We’ve just started a new series of wildlife patterns – foxes. The first one is a Fox in Autumn or a Fox in the Fall, due to November – still autumnal month. It’s so cute, isn’t it?

Foxes are found all over the world — in North America, Europe, Asia, and even North Africa. These animals are very social and live flexible lives. They live in forested areas. What is interesting – foxes are usually monogamous, so they have only one mate for life. They also take on nannies to help with their pups. The nannies are female foxes that are not breeders. Foxes can identify each other’s voices, just like humans and they also have excellent hearing. In folklore, foxes are typically characterized as cunning creatures sometimes having magical powers.

 

Lighthouse

We have two lighthouse patterns at our shop now. The first one is in colour and the second one in sepia, so you can choose the one you like more. It is said that we cross-stitch a lighthouse for a dream to come true.

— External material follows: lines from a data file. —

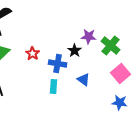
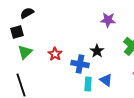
purple star: (89, 37) -> (108, 20), moved
cyan rectangle: (54, 87) -> (88, 84), moved

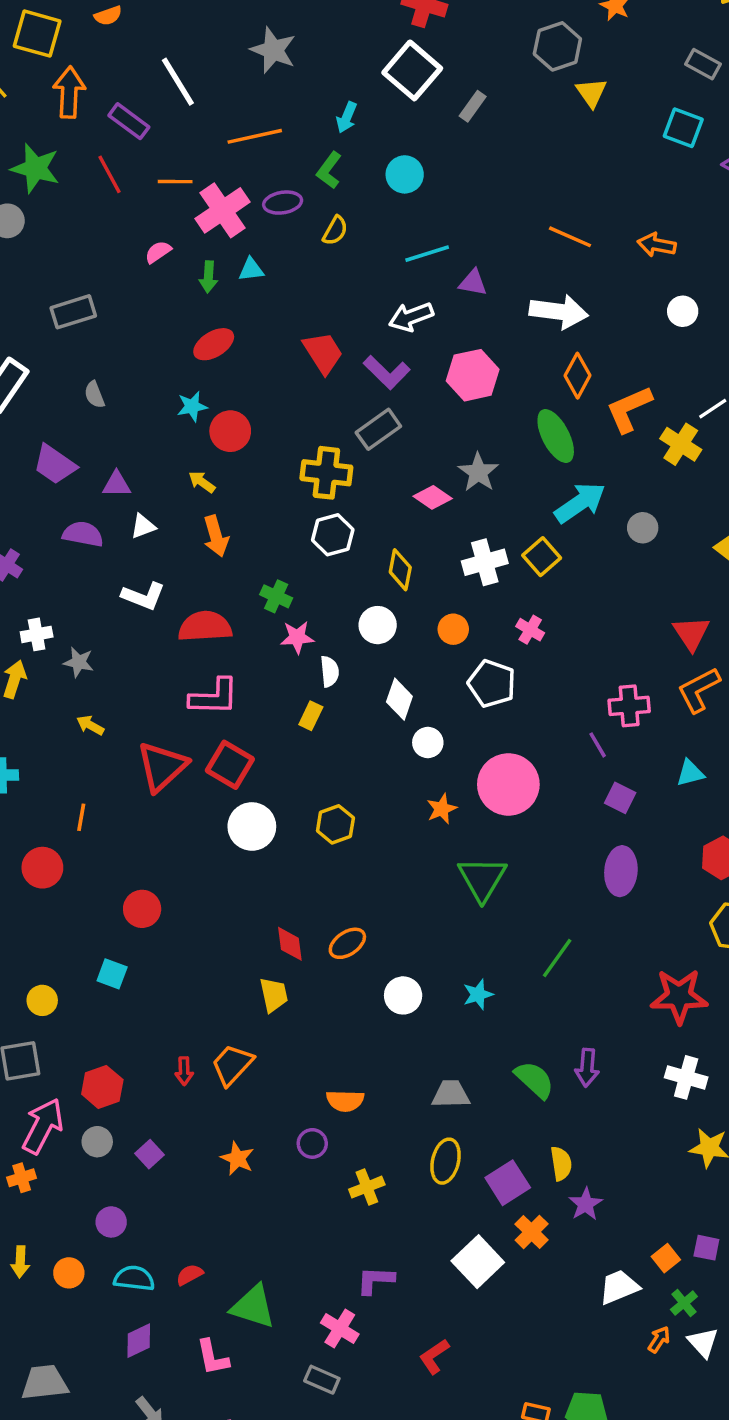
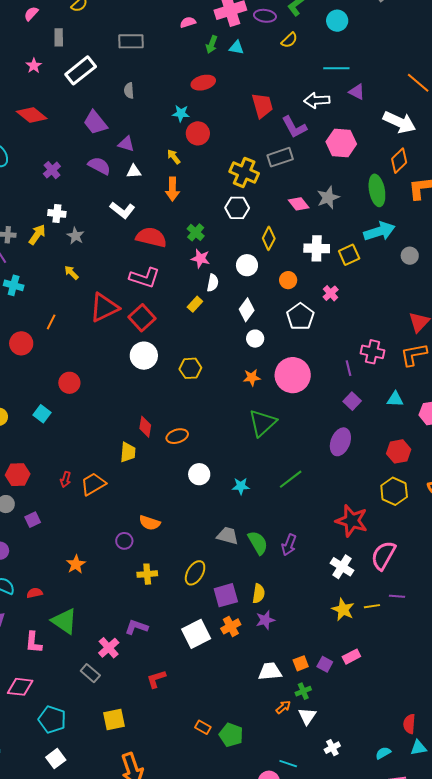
gray trapezoid: (451, 1094) -> (228, 536), moved
orange star: (237, 1158) -> (76, 564), moved

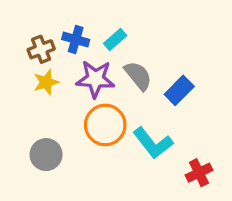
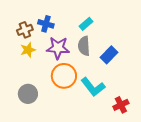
cyan rectangle: (115, 39) -> (86, 24), moved
gray semicircle: (138, 76) -> (84, 46), turned -144

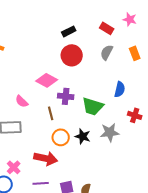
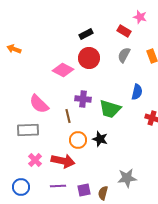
pink star: (130, 19) -> (140, 17), moved
pink diamond: (47, 80) -> (63, 70), moved
pink semicircle: (22, 101) -> (39, 104), size x1.5
gray star: (110, 132) -> (127, 178), moved
pink cross: (14, 167) -> (35, 160), moved

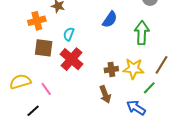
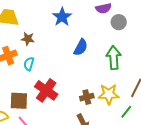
cyan semicircle: (69, 34) -> (29, 64), moved
brown square: (44, 48) -> (19, 101), moved

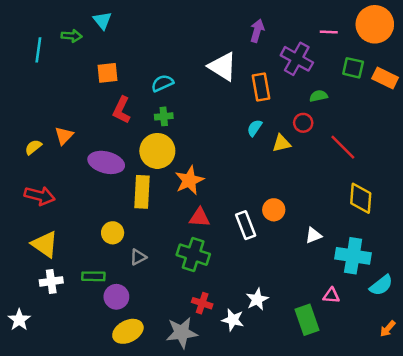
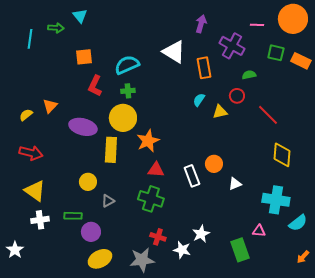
cyan semicircle: (162, 83) -> (127, 65), size x1.4
white triangle: (313, 235) -> (235, 184), moved

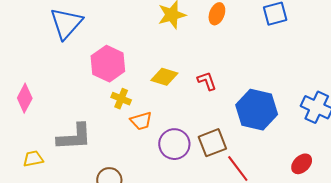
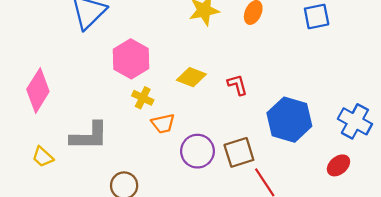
pink diamond: (25, 98) -> (38, 90), size x1.4
yellow trapezoid: (33, 159) -> (43, 157), turned -130
red ellipse: (302, 164) -> (338, 165), moved

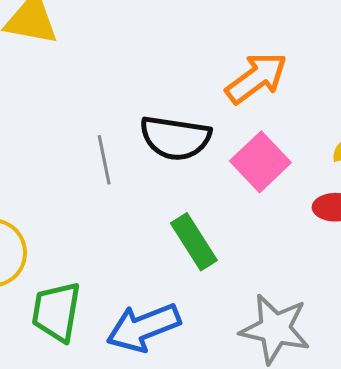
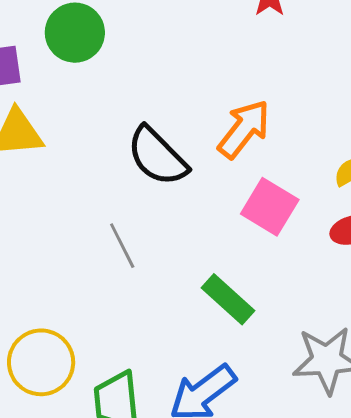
black semicircle: (175, 138) -> (157, 156), moved, turned 52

What is more, a lighthouse can symbolize various things, such as overcoming challenges and adversity or guidance. It is most commonly used to symbolize a way forward and help in navigating through the world. So, what are you waiting for? Just grab the pattern and help your dreams come true!

This is a lighthouse built on the small island at the southern tip of Sakhalin, Russia, by Japan in 1939. Now the Aniva lighthouse is abandoned. There are many young seagulls there and they do not fear man, but they hover around. You can see the 360 degree sea on the lighthouse and the place where the Sakhalin Island begins.

 

Raven Counted Cross Stitch Pattern

When we were in London in September, we planned to visit the Tower of London and we knew that no trip to the Tower would be complete without a sighting of a raven, which is the symbol of Monarchy, tradition, and history. “If the Tower of London ravens are lost or fly away, the Crown will fall and Britain with it.”Or so the legend goes! The ravens were there!

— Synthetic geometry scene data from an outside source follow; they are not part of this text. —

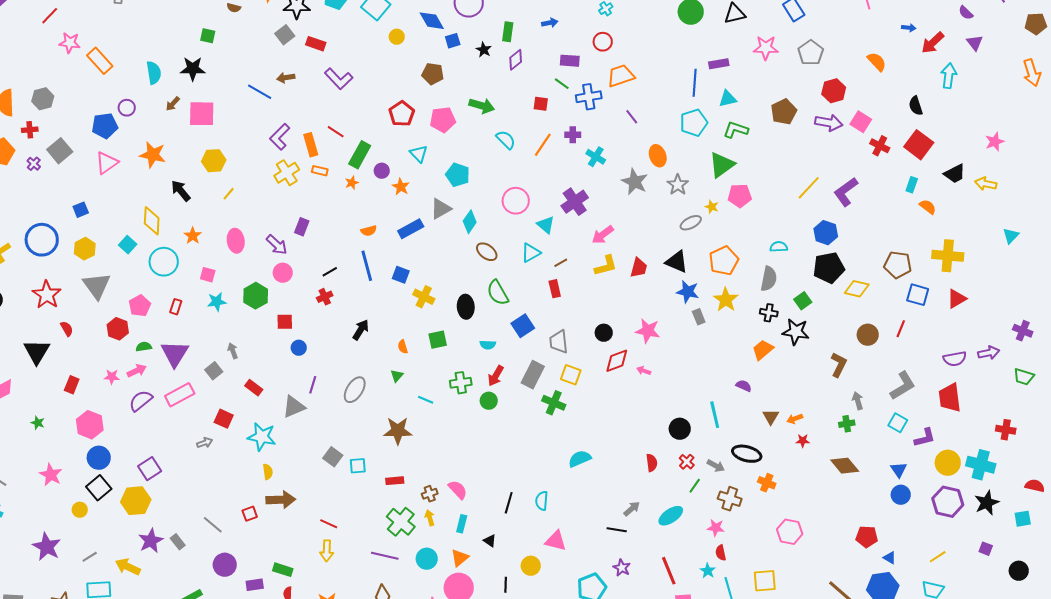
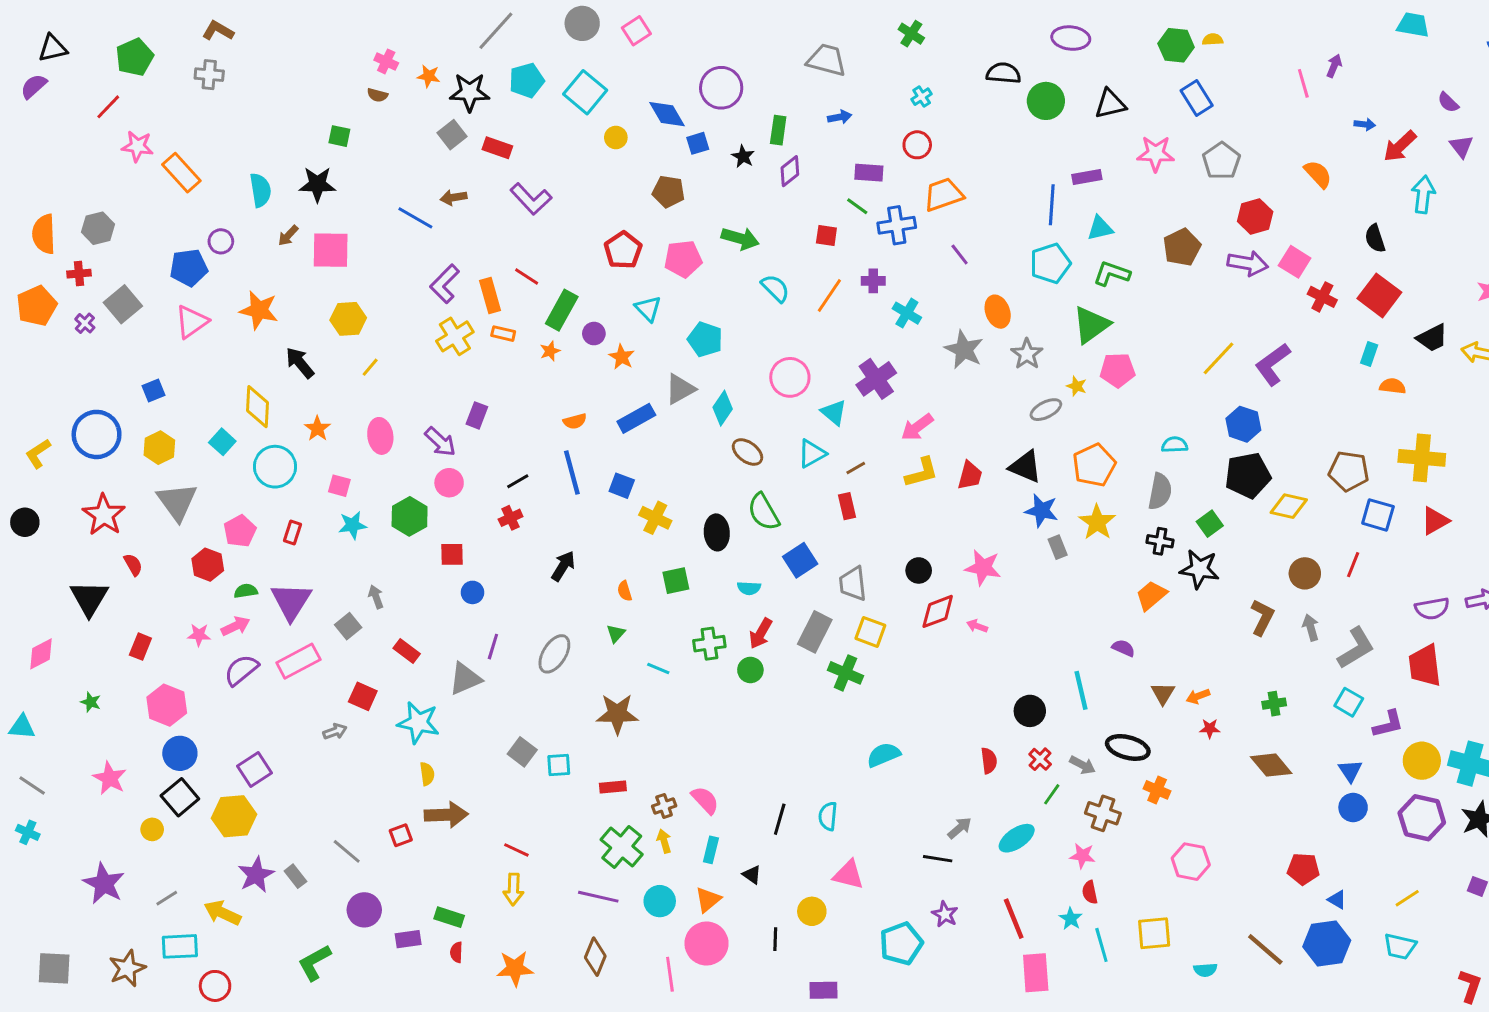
orange semicircle: (928, 207) -> (1393, 386), turned -30
gray arrow: (858, 401) -> (1311, 628), moved

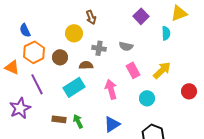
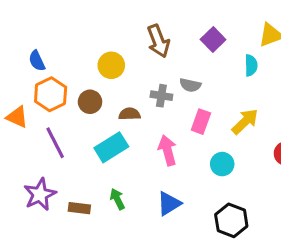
brown arrow: (91, 17) -> (158, 41), moved, size x1.5
gray cross: (99, 48) -> (161, 96), moved
pink rectangle: (133, 70) -> (201, 122), turned 49
purple star: (20, 108) -> (40, 194), moved
brown rectangle: (59, 119) -> (79, 208), moved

Ravens are one of the smartest animals, which sometimes associated with death and dark omen. Edgar Allan Poe knew what he was doing when he used the raven instead of some other bird to croak out “nevermore” in his famous poem. But the real bird is somewhat of a mystery. Cultures from Tibet to Greece have seen the raven as a messenger for the gods. Celtic goddesses of warfare often took the form of ravens during battles. The Viking god, Odin, had two ravens, which flew around the world every day and reported back to Odin every night about what they saw – more interesting facts about this bird you can read here

It is said, that people born in the month of Raven find strenth in solitude and don’t like the hustle and bustle. They can also easily find the right solution to any problem because of developed powerful intuition. As Ravens, they are always calm and confident, because these birds are associated with wisdom and insight knowledge. What is your Zodiac sight? Maybe Raven? Or Wolverine? We are going to create more Zodiac sights by Slavic Horoscope, so the theme is continued.